Also note that if you're going to then be taking the greyscale and 'doing stuff' with it, it might be more efficient to store the data in a format that matches the algorithms and the hardware: e.g. float.  For kernels that do 1 bit of work on a single pixel, the conversion overheads (and necessary clamping and so on) can be quite onerous, not to mention the loss of precision.  But obviously that depends on your application.

0 Likes

If your using VLIW the compiler will probably pack the instructions pretty well regardless if you use vector operations...however accessing individual bytes at a time isn't efficient (it will be cached and the compiler may do a good job, but it isn't guaranteed)....but that's the problem working with unaligned data. Put it through KernelAnalyzer to get an idea of the performance. Anyway, to say if it's efficient or not is probably abit mute as I imagine this is a test case and the whole thing could be performed faster on the host.

one thing I noticed in the last line of code you convert data[] to (int) and then multiply it by a double precision floating point value (unless the compiler is converting 0.71 to 0.71f, in which case single precision) and the back again to an int. A better way would be to keep it as ints (on Cayman for instance, float<->int conversions can only be performed on T-vector afaik and thus reduce performance significantly):

int average = convert_int(data[indexIn])*4588 + convert_int(data[indexIn+1])*46531 + convert_int(data[indexIn+2])*12763;

          output[indexOut] = convert_uchar(average >> 16);

antzrhere
Adept III

...just a note on my last post - I just read on Southern Islands integer multiplication is 1/4 of SP multiplication, so depending on your hardware it may work quicker converting to floats (i.e. floats on Southern Island based chips, but possibly use ints on Cayman chips)... however then it all depends on how quickly float<->int is performed on Southern islands  - the best bet is to test it with kernel analyzer.

0 Likes

What about using the amd media ops pack/unpack stuff?  Is that accessing instructions not otherwise used in the compilation, or are they just helper macros?

And you don't need a full 32-bit multiply for 8-bit values either, using the mul24 stuff would suffice, e.g. it could used fixed point and avoid the format conversion.

At one point I decided that I was better of using images for pixel data as it gives you the format conversion 'for free' (and also allows the same code to work with different data formats more easily, e.g. the storage might only be 8 bit), and just coding everything in floats (i'm a fan of fixed point, but it does get tedious).  Although using images comes with it's own performance costs and issues which affect algorithmic choice.

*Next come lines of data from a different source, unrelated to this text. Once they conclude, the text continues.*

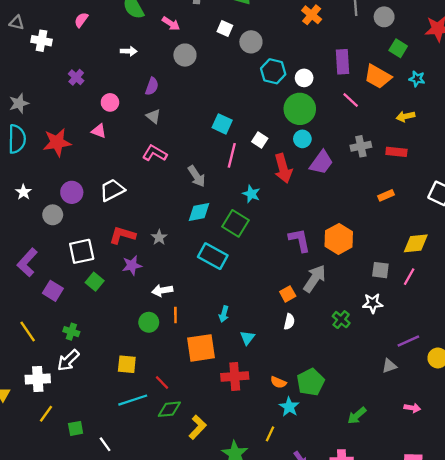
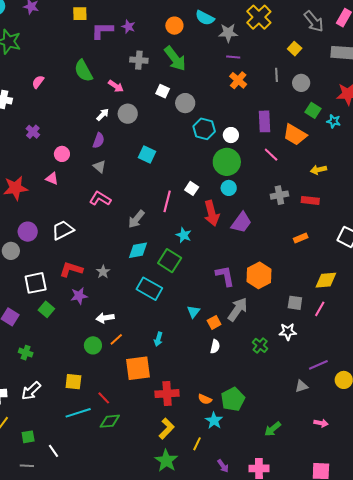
white arrow: (129, 51) -> (103, 115), moved, turned -48
cyan star: (417, 79) -> (334, 121), moved
cyan square: (222, 124) -> (147, 155), moved
purple trapezoid: (321, 162) -> (241, 223), moved
gray arrow: (197, 176) -> (136, 219), turned 72
orange line: (175, 315) -> (116, 339), turned 48
cyan triangle: (247, 338) -> (193, 312), moved
white arrow: (68, 360) -> (31, 391), moved
yellow L-shape: (198, 427) -> (167, 429), moved

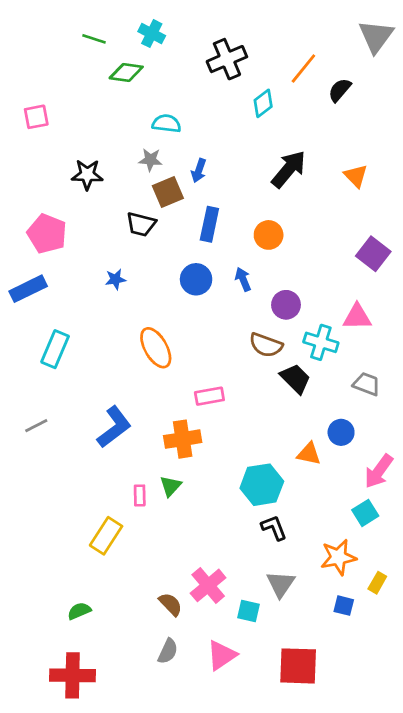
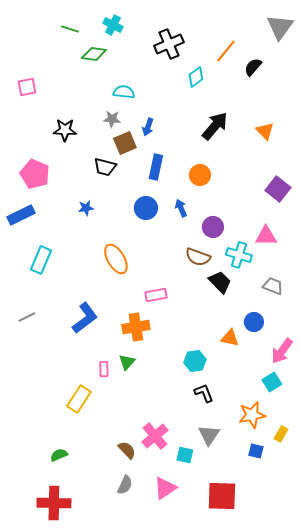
cyan hexagon: (262, 485) -> (195, 361), size x0.7

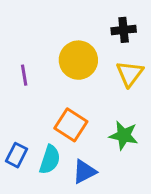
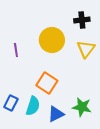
green star: (124, 135) -> (82, 107), moved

Thank you both for your inputs. Your suggestions will be pretty soon very helpful. Until now i was concerned to make it work whatever the efficiency. I have some more kernels to write because at the end I want to make a basic motion detection app (for a project at school) so later on efficiency will definitely be a concern, but until then I have to master some more basic knowledge .

0 Likes

If your planning to do some heavy image manipulation/detection stuff then I suggest you move to 2d images instead of buffers as caching will be more efficient for 2D lookups, plus as notzed said you get free image conversion to floats. However, I'm quite sure 24bit RGB is not supported for images leaving you with either 16bit RGB or 32bit RGBA. I know you may have to do some conversion host side, but if the kernel is quite computationally intensive, you will see the performance benefits from doing it this way (as opposed to a simple greyscale conversion which is probably PCIe transfer limited). That or reading blocks of the image into __local memory and reading from that to limit global memory access - but this may not fit your problem, whereas the image approach is more flexible.

0 Likes

I was going to say..if you implement a simple RGB to RGBA conversion host side now (very simple) and start using 2d images early on (i.e. now) it will speed your coding/development up alot as read_image / write_image functions are much more friendly and efficient than buffers for image manipulation and are is more readable. Will also save you doing it later when you have a lot more code to change...just a thought

0 Likes

Definitely I'm gonna switch now for the 2D-image structure. i was using buffers only to get a grasp on the technology...and it was quite useful if only for this discussion, and you input about data alignment;

Thanks again!

0 Likes

Hello Wheedle,

would you mind sharing your code? I'm trying to load images using openCV for processing them with OpenCL and I'm having some problems.

Thanks in advance!

Martin.

0 Likes

Hey mpineyro,

The code is actually in my original post. Here it is in a clearer manner (I hope):

Get the image:

IplImage* frame = cvLoadImage("D:\\Special Folders\\Pictures\\SamplePictures\\JellyfishS.jpg");

Create the output image (empty):

IplImage * op_data = cvCreateImage(cvSize(frame->width,frame->height),frame->depth,1);

Get the sizes of the two images:

size_t mem_size = (size_t)frame->imageSize; //return the size of the image in bytes

size_t outputSize = (size_t)op_data->imageSize;

Then create the input and output buffer:

cl_mem data = clCreateBuffer(context, CL_MEM_READ_ONLY | CL_MEM_COPY_HOST_PTR, mem_size, (void*)frame->imageData, &ciErrNum);


Now my original image is copied in the buffer, thanks to the flag (CL_MEM_COPY_HOST_PTR); and because I passed the imageData pointer of frame as parameter.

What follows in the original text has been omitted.